Le SEM falsifie l’âge des mineurs



16 mars 2017  Les accords de Dublin n’autorisent pas les États européens à renvoyer les mineurs qui se trouvent sur leur territoire.

Cette contrainte ne convient pas au Secrétariat d’État aux migrations (SEM) qui estime que trop de mineurs non accompagnés demandent l’asile en Suisse. Pour les renvoyer malgré tout en Espagne, en Italie ou en Hongrie, il suffit simplement de modifier leur âge et de les déclarer majeurs. Comme la plupart d’entre eux ne possèdent aucun document d’identité, ils ne pourront pas prouver leur date de naissance, et le tour est joué.

Le seul petit problème, est que l’autorité viole par là même toutes les dispositions relatives à la protection des mineurs, en toute mauvaise foi et dans le plus parfait arbitraire. Les décisions relatives à l’âge soi-disant majeur des mineurs sont ainsi d’une hypocrisie flagrante.
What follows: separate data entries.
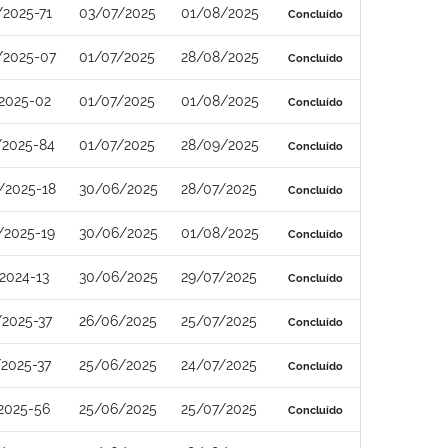
2025-71
03/07/2025
01/08/2025
Concluído
/2025-07
01/07/2025
28/08/2025
Concluído
2025-02
01/07/2025
01/08/2025
Concluído
/2025-84
01/07/2025
28/09/2025
Concluído
/2025-18
30/06/2025
28/07/2025
Concluído
/2025-19
30/06/2025
01/08/2025
Concluído
2024-13
30/06/2025
29/07/2025
Concluído
2025-37
26/06/2025
25/07/2025
Concluído
2025-37
25/06/2025
24/07/2025
Concluído
2025-56
25/06/2025
25/07/2025
Concluído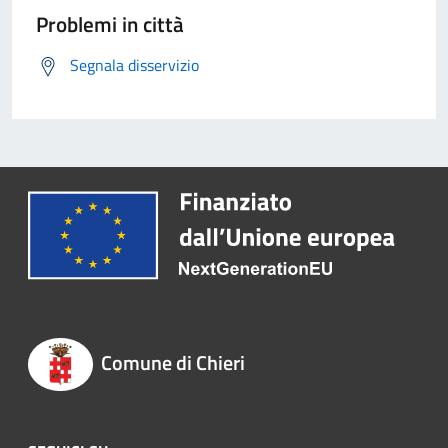
Problemi in città
Segnala disservizio
Comune di Chieri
Voici l’histoire d’Alfred et comment procède l’autorité. Alfred est passé par l’Espagne avant de demander asile en Suisse à l’âge de 16 ans. Il est manifestement très jeune d’apparence et de comportement. En fait, sa minorité ne fait aucun doute. Il a rapidement été pris en charge par des bénévoles actifs autour des migrants, dès les premiers jours à son arrivée au centre d’enregistrement et par la suite lorsqu’il a été attribué au canton de Neuchâtel. Son histoire touche les gens ainsi que son côté un peu perdu et son attitude réservée. Les personnes de soutien l’adressent à un psychiatre pour un suivi en rapport avec les événements difficiles vécus après la perte de ses parents, et elles lui cherchent une famille d’accueil, qui va l’accompagner dans son intégration, l’apprentissage d’un métier et pour que les dernières années de son adolescence se passent au mieux.
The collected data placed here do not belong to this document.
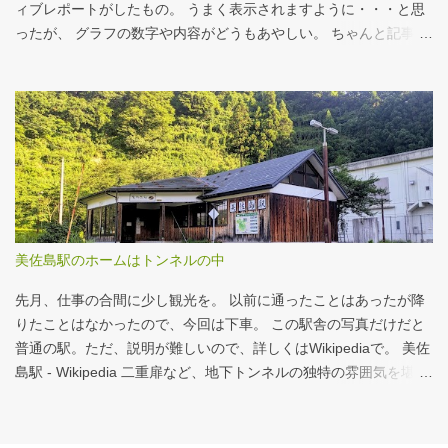
ックバーガー マックフライポテト（S) マックフライポテト（M)
ィブレポートがしたもの。 うまく表示されますように・・・と思
マックフライポテト（L) 正解は続きで。
ったが、 グラフの数字や内容がどうもあやしい。 ちゃんと記事を
お読みください！というどうしようもない結論に。 逆紹介の推
進：インタラクティブレポート 逆紹介の推進レポート 課題 取り組
みの比較 患者の視点 解決策 なぜ「逆紹介」が重要なのか？ 医師
の働き方改革が進む中、大病院の外来負担軽減は喫緊の課題で
す。その鍵となるのが、地域の診療所へ患者を紹介する「逆紹
介」の推進です。しかし、その取り組みには大きな壁が存在しま
す。このレポートでは、データに基づき現状を分析し、未来への
道筋を探ります。 課題：大病院に集中する「再診」患者 紹介状の
ない患者の割合は減少傾向にありますが、多くの大病院、特に大
美佐島駅のホームはトンネルの中
学病院では「再診」で通院を続ける患者の比率が依然として高
く、外来機能の分化が進んでいない現状がうかがえます。これが
先月、仕事の合間に少し観光を。 以前に通ったことはあったが降
逆紹介推進の大きな背景となっています。 取り組...
りたことはなかったので、今回は下車。 この駅舎の写真だけだと
普通の駅。ただ、説明が難しいので、詳しくはWikipediaで。 美佐
島駅 - Wikipedia 二重扉など、地下トンネルの独特の雰囲気を堪
能。 遊んでばかりではないことを証明すべく、地下トンネルの話
はここまでにして、以下、掲載された記事について。 摂食嚥下支
援チームへの手厚い評価を - CBnewsマネジメント 先月くらいか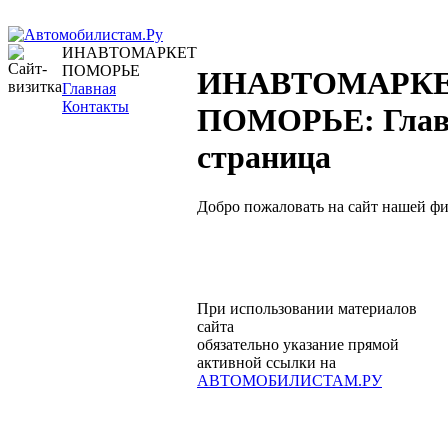
ИНАВТОМАРКЕТ
ПОМОРЬЕ
ИНАВТОМАРК
Главная
Контакты
ПОМОРЬЕ: Глав
страница
Добро пожаловать на сайт нашей ф
При использовании материалов
сайта
обязательно указание прямой
активной ссылки на
АВТОМОБИЛИСТАМ.РУ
Malheureusement, le SEM et les autorités cantonales de police des étrangers ne sont pas de cet avis. Le SEM tout d’abord a décidé qu’Alfred devait être considéré majeur et a ordonné son renvoi en Espagne. Le SEM profite de l’identité enregistrée par la police espagnole dans le fichier Eurodac, qui mentionne une date de naissance le 01.01.1997, car si cette dernière avait enregistré un âge mineur, la demande de réadmission en Espagne n’aurait pas été acceptée.

Or, Alfred a expliqué lors de son audition à Vallorbe que cette date est inexacte, qu’il a donné un âge faux à la police maritime sur le conseil des autres migrants avec qui il se trouvait, parce qu’il avait peur d’être enfermé dans un centre pour mineurs en Espagne.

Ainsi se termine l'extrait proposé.